In the records below, count every line that contains the word "fundacji" and report only the total.

- Opening Delimiter -

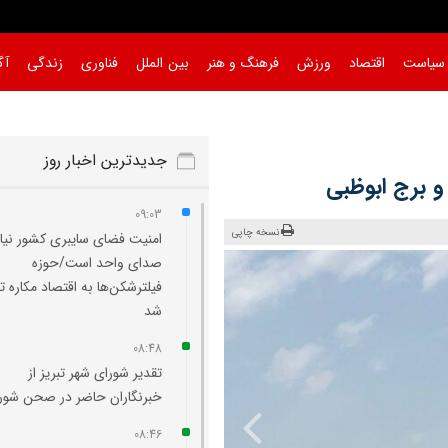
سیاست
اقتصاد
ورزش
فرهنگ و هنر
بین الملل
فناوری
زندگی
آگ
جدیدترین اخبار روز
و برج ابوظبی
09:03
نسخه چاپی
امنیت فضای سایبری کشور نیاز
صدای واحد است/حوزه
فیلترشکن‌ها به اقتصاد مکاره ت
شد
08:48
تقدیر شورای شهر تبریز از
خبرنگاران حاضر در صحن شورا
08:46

- Closing Delimiter -
- Opening Delimiter -

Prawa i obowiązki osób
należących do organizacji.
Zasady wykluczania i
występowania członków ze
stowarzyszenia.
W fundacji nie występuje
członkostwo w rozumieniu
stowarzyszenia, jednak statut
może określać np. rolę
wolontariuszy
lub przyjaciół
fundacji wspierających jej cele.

- Closing Delimiter -

• [Exercise solution] 2